Five years after the Arenas Valley Post Office opened, Mrs. Harper closed her store and resigned as postmaster. Arenas Valley resident Joe Moore was named postmaster, and the post office was relocated just one lot to the east, on Joe’s property, in a building near his home on the south side of Arenas Valley Road, approximately in the middle of the “built-up” area; we kids used to catch the school bus for Silver City across the road from the post office.

The second incarnation of the U.S. Post Office at Arenas Valley (the white building on the horizon at the centre of the photograph) was on the property of the new postmaster, Joe Moore. ~ Bea Ingraham Photo

The “new” Arenas Valley Post Office was a nondescript, stuccoed structure of indeterminate age and heritage. Before it became a post office, it housed a small convenience store where my friends and I could buy pop and other snacks. One of my favourite purchases there was a chocolate-flavoured soda pop; I don’t recall the brand, and I never saw it again after that store closed; my friends, who probably bought Coka-Cola or Nehi orange spop or Dad’s Root Beer, thought I was crazy to buy chocolate pop. They just didn’t know what they were missing!

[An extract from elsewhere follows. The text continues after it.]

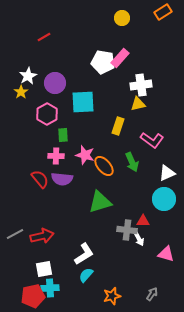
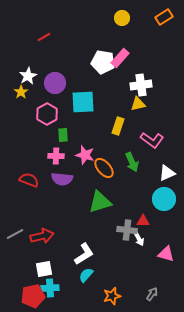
orange rectangle: moved 1 px right, 5 px down
orange ellipse: moved 2 px down
red semicircle: moved 11 px left, 1 px down; rotated 30 degrees counterclockwise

The convenience store’s transition to post office was made visible by the addition of a simple sign above the door and the installation of ornate mail boxes and a wicket behind which the postmaster greeted his or her customers, sold stamps and money orders, and distributed letters and junk mail — very small amounts of junk mail compared to today’s flood! — to the mail boxes. A few “Wanted” posters announced that post office was an institution of the federal government. I am unaware that any of the FBI’s 10 most-wanted were arrested in Arenas Valley.

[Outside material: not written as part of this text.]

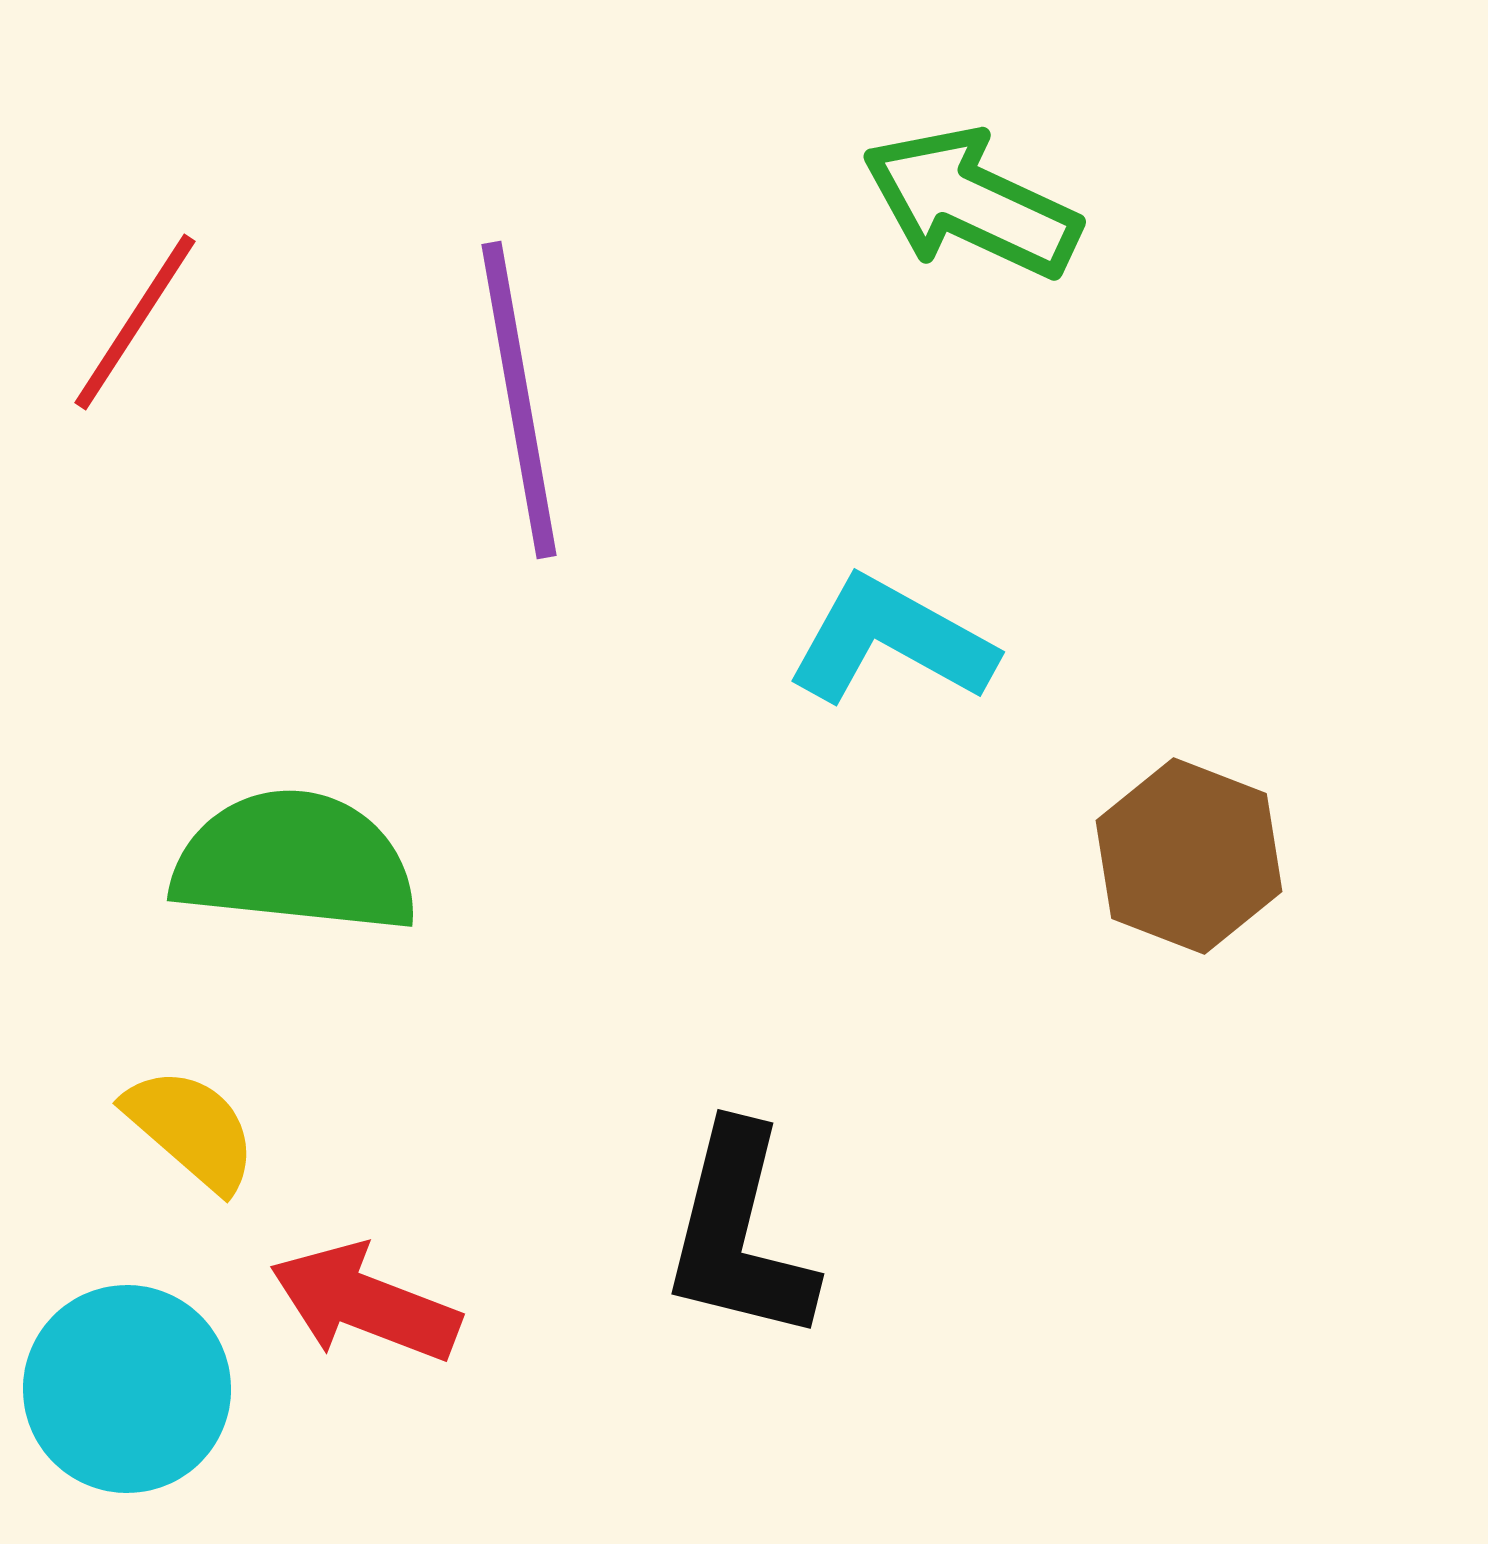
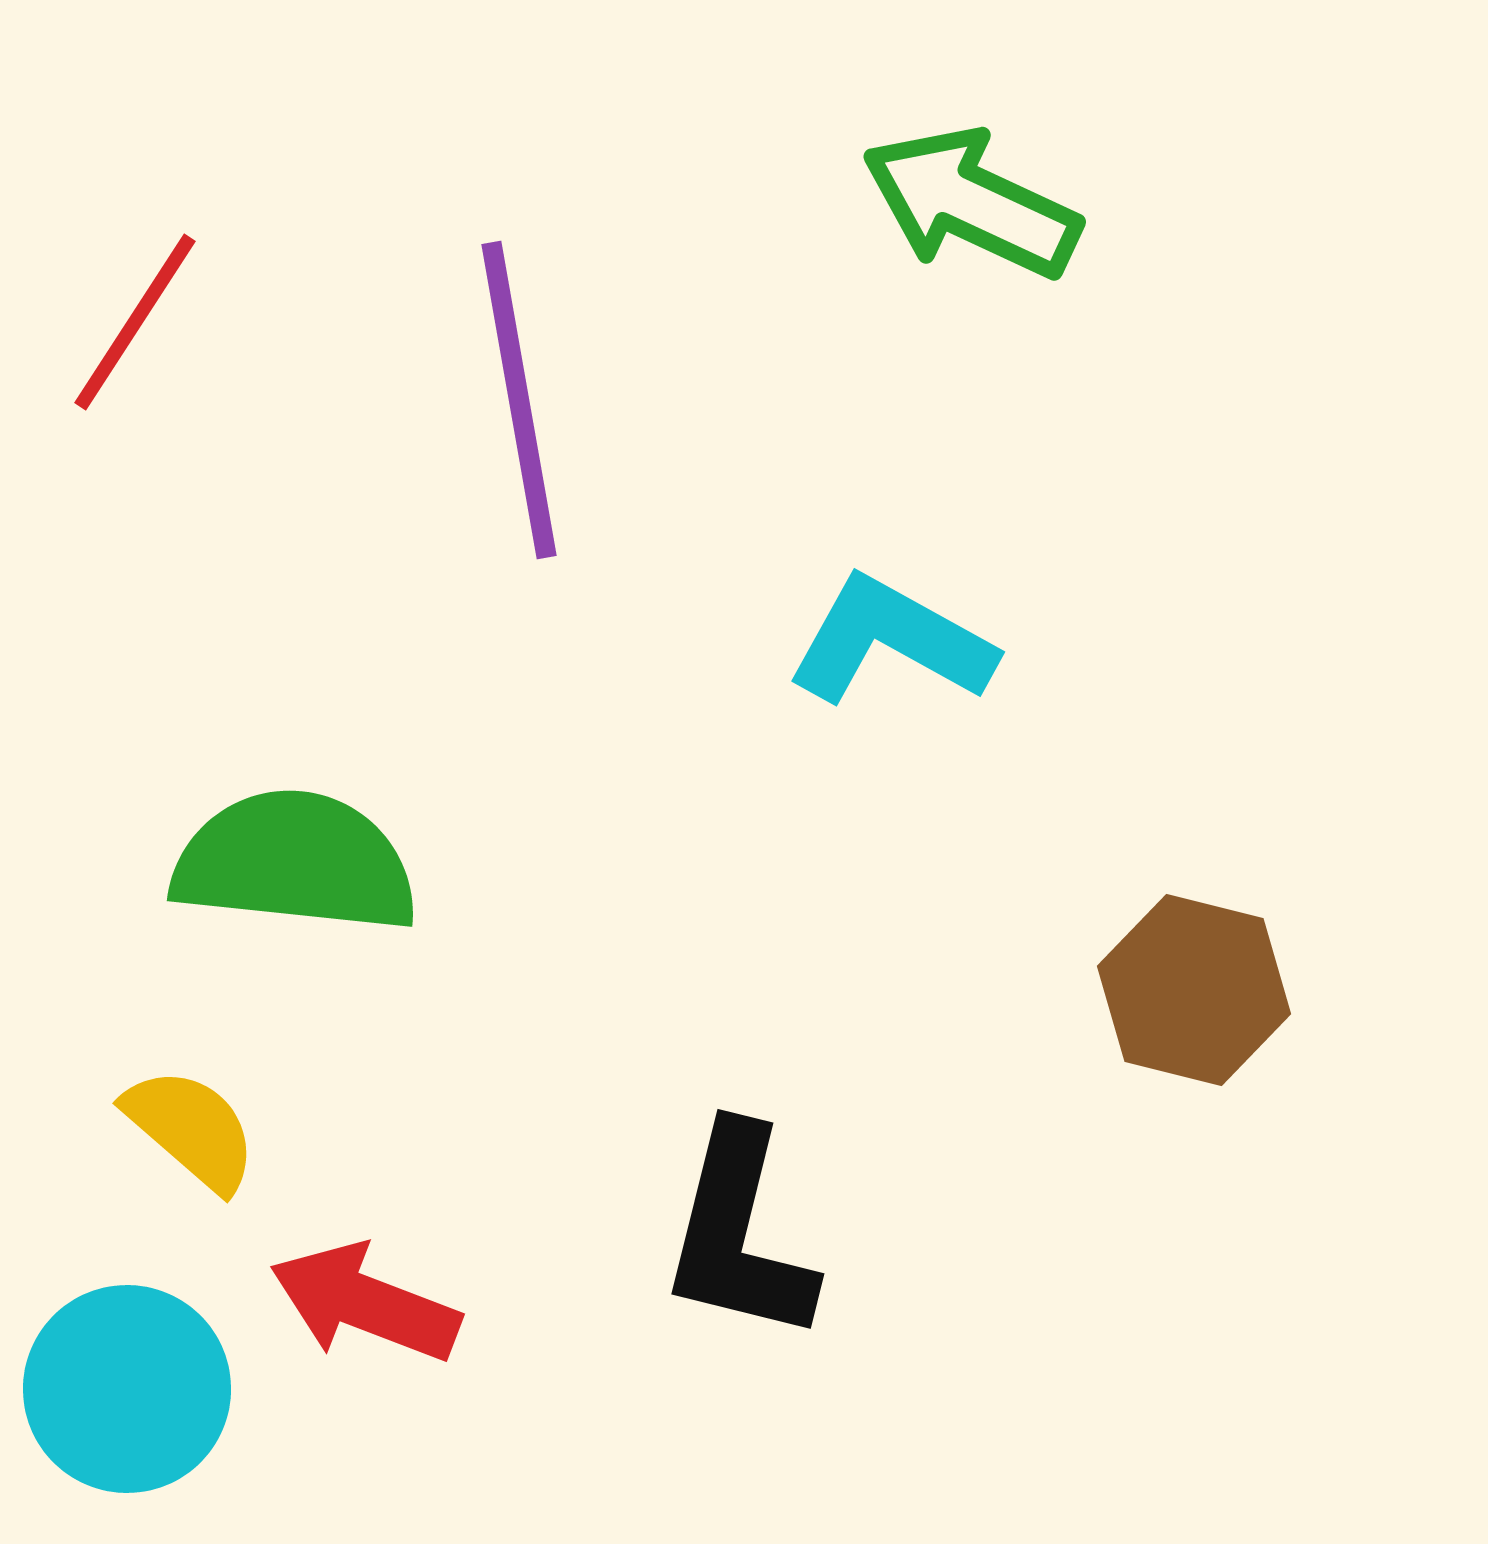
brown hexagon: moved 5 px right, 134 px down; rotated 7 degrees counterclockwise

The Arenas Valley Post Office as it looked in 1982, not quite as I remember it. I don’t recall the apparent addition, visible at the left and right of the main building, or the TV antenna. It looks as if it might have been someone’s home art one time, but if that was the case their tenancy there must have predated my family’s arrival by years. The “addition” may have served as office space for the postmaster, although such a small post office couldn’t have need much office space. ~ Photo by John S. Gallagher, courtesy of the National Postmark Museum of the Post Mark Collectors Club, Bellevue, Ohio.

Joe and Hazel Moore

I remember Postmaster Joe Moore as a tall, gaunt man, seemingly uneasy, but quiet in a friendly sort of way. He never looked well and indeed was not well: he was suffering from tuberculosis and died on October 23, 1952. His wife, Hazel V. Moore, succeeded him as Arenas Valley Postmaster on June 3, 1953.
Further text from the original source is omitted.